We think of Google and Facebook as Web gorillas. They’ll be around forever. Yet, with the rate that the tech world is moving these days, there are good reasons to think both might be gone completely in 5 – 8 years. Not bankrupt gone, but MySpace gone. And there’s some academic theory to back up that view, along with casual observations from recent history. ...
... In the
tech Internet world, we’ve really had 3 generations:
- Web 1.0 (companies founded from 1994 – 2001, including Netscape, Yahoo! (YHOO), AOL (AOL), Google (GOOG), Amazon (AMZN) and eBay (EBAY)),
- Web 2.0 or Social (companies founded from 2002 – 2009, including Facebook (FB), LinkedIn (LNKD), and Groupon (GRPN)),
- and now Mobile (from 2010 – present, including Instagram).
With each succeeding generation in tech, it seems the prior generation can’t quite wrap its head around the subtle changes that the next generation brings. Web 1.0 companies did a great job of aggregating data and presenting it in an easy to digest portal fashion. Google did a good job organizing the chaos of the Web better than AltaVista, Excite, Lycos and all the other search engines that preceded it. Amazon did a great job of centralizing the chaos of e-commerce shopping and putting all you needed in one place.

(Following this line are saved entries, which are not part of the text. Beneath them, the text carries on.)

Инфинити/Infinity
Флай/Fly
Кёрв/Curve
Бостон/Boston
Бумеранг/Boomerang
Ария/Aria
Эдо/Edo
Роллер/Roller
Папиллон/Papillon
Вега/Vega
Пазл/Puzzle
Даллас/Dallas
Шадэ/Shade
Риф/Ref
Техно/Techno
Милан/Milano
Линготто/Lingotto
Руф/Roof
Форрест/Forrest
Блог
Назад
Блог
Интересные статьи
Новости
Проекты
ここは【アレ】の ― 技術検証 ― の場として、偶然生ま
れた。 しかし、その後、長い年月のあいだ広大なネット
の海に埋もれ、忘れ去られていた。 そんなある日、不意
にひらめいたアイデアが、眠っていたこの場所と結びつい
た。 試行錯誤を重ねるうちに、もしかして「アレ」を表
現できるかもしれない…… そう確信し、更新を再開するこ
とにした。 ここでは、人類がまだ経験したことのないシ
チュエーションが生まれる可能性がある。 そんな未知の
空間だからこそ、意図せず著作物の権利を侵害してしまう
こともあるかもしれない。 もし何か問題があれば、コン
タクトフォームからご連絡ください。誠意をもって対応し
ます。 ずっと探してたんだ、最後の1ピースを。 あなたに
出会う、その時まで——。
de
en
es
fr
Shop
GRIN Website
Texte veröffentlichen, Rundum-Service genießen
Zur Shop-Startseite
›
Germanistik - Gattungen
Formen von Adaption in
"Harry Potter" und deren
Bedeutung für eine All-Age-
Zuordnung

When Web 2.0 companies began to emerge, they seemed to gravitate to the importance of social connections. MySpace built a network of people with a passion for music initially. Facebook got college students. LinkedIn got the white collar professionals. Digg, Reddit, and StumbleUpon showed how users could generate content themselves and make the overall community more valuable. ...

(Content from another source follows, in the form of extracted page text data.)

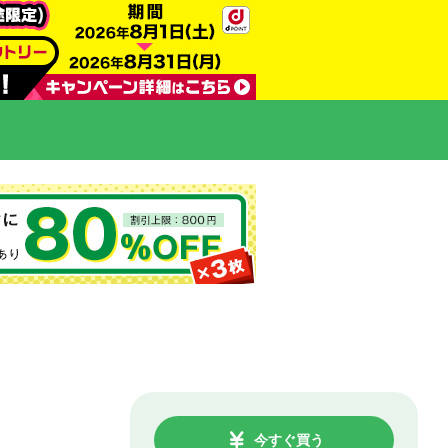
今すぐ買う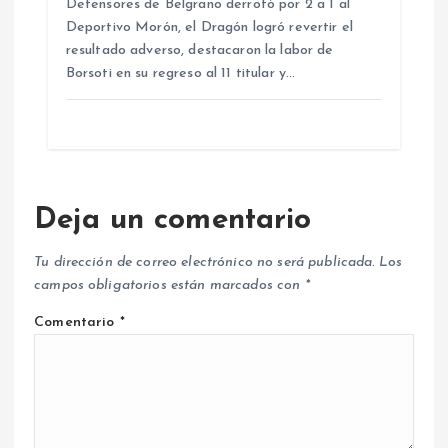
Defensores de Belgrano derrotó por 2 a 1 al
Deportivo Morón, el Dragón logró revertir el
resultado adverso, destacaron la labor de
Borsoti en su regreso al 11 titular y…
Deja un comentario
Tu dirección de correo electrónico no será publicada.
Los
campos obligatorios están marcados con
*
Comentario
*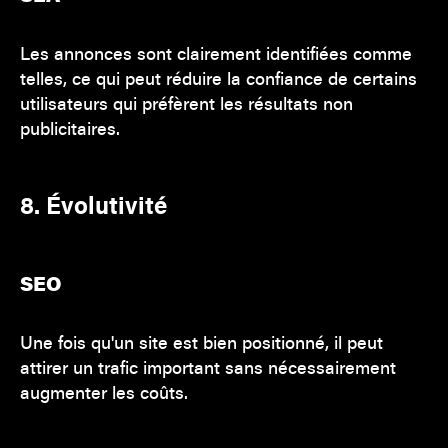
Les annonces sont clairement identifiées comme
telles, ce qui peut réduire la confiance de certains
utilisateurs qui préfèrent les résultats non
publicitaires.
8. Évolutivité
SEO
Une fois qu'un site est bien positionné, il peut
attirer un trafic important sans nécessairement
augmenter les coûts.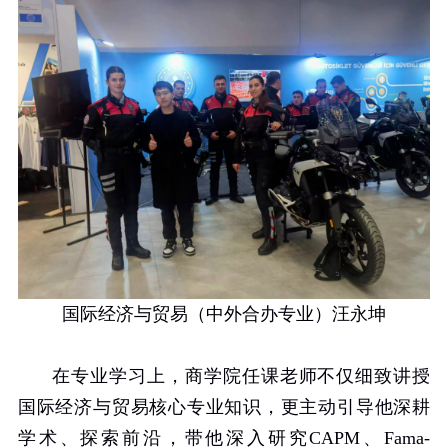
国际经济与贸易（中外合办专业）汪永坤
在专业学习上，商学院任课老师不仅细致讲授
国际经济与贸易核心专业知识，更主动引导他深耕
学术、探索前沿，带他深入研究
CAPM
、
Fama-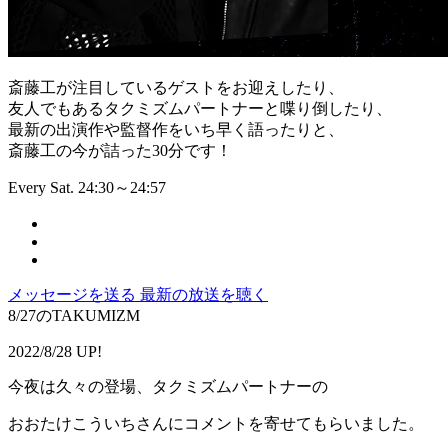
斎藤工が注目しているゲストをお迎えしたり、
友人でもあるタクミズムパートナーと喋り倒したり、
最新の出演作や監督作をいち早く語ったりと、
斎藤工の今が詰った30分です！
Every Sat. 24:30～24:57
メッセージを送る
最新の放送を聴く
8/27のTAKUMIZM
2022/8/28 UP!
今夜は久々の登場、タクミズムパートナーの
おおたけこういちさんにコメントを寄せてもらいました。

... Social companies born since 2010 have a very different view of the world. These companies – and Instagram is the most topical example at the moment – view the mobile smartphone as the primary (and oftentimes exclusive) platform for their application. They don’t even think of launching via a web site. They assume, over time, people will use their mobile applications almost entirely instead of websites.
We will never have Web 3.0, because the Web’s dead.

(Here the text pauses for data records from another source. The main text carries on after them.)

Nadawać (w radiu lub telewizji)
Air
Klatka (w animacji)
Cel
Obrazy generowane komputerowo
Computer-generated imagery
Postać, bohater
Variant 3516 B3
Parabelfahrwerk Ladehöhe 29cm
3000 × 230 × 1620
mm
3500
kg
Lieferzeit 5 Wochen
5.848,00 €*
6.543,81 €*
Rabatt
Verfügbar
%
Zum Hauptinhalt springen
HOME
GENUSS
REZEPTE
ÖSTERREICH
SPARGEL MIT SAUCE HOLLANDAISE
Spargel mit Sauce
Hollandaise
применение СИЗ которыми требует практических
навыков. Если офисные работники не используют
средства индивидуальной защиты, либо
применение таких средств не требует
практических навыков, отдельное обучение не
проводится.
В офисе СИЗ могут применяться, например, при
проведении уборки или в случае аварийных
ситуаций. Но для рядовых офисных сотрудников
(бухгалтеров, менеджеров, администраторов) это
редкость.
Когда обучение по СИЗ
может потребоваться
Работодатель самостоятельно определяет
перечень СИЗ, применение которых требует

Web 1.0 and 2.0 companies still seem unsure how to adapt to this new paradigm. Facebook is the triumphant winner of social companies. It will go public in a few weeks and probably hit $140 billion in market capitalization. Yet, it loses money in mobile and has rather simple iPhone and iPad versions of its desktop experience. It is just trying to figure out how to make money on the web – as it only had $3.7 billion in revenues in 2011 and its revenues actually decelerated in Q1 of this year relative to Q4 of last year. It has no idea how it will make money in mobile.
The failed history of Web 1.0 companies adapting to the world of social suggests that Facebook will be as woeful at adapting to social as Google has been with its “ghost town” Google+ initiative last year. ...
... The bottom line is that the next 5 – 8 years could be incredibly dynamic. It’s possible that both Google and Facebook could be shells of their current selves – or gone entirely.
They will have all the money in the world to try and adapt to the shift to mobile but history suggests they won’t be able to successfully do it. I often hear Google bulls point to the market share of Android or Eric Schmidt’s hypothesis that Google could one day charge all Android subscribers $10 a month for value-added services as proof of future profits. Yet, where are all the great social success stories by Web 1.0 companies? I imagine we’ll see as many great examples of social companies jumping horses mid-race to become great mobile companies. ...
... The Googles and Facebooks of tomorrow might not even exist today. And several Web 1.0 and 2.0 companies might be completely wiped off the map by then.
Fortunes will be made by those who adapt to and invest in this complete greenfield.
Those who own the future are going to be the ones who create it. It’s all up for grabs. Web monopolies are not as sticky as the monopolies of old.